ASSIGNMENT ▸ Every line in the data below from the one containing "BOCA JUNIORS" down to the one containing "FÚTBOL FEMENINO", both included, must be retyped exactly; no other line is to appear.

PROVIDED RECORDS ▸
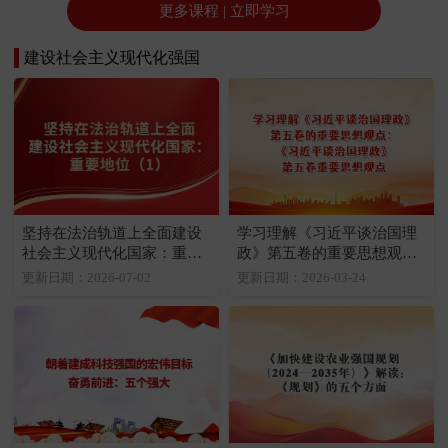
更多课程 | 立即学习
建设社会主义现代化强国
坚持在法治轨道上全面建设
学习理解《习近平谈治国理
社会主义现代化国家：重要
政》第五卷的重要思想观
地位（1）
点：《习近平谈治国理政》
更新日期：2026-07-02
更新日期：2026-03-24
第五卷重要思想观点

--

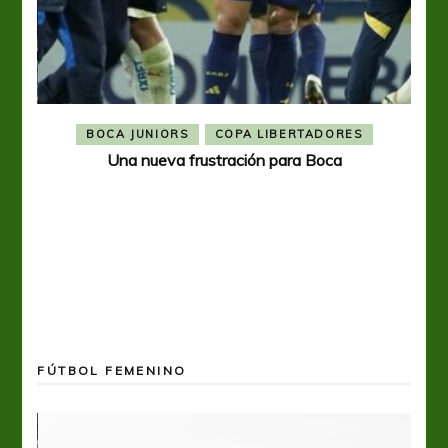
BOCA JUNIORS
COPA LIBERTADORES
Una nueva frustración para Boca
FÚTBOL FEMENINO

SOLUTION FOR THIS EXERCISE ▸
BOCA JUNIORS
COPA LIBERTADORES
Una nueva frustración para Boca
FÚTBOL FEMENINO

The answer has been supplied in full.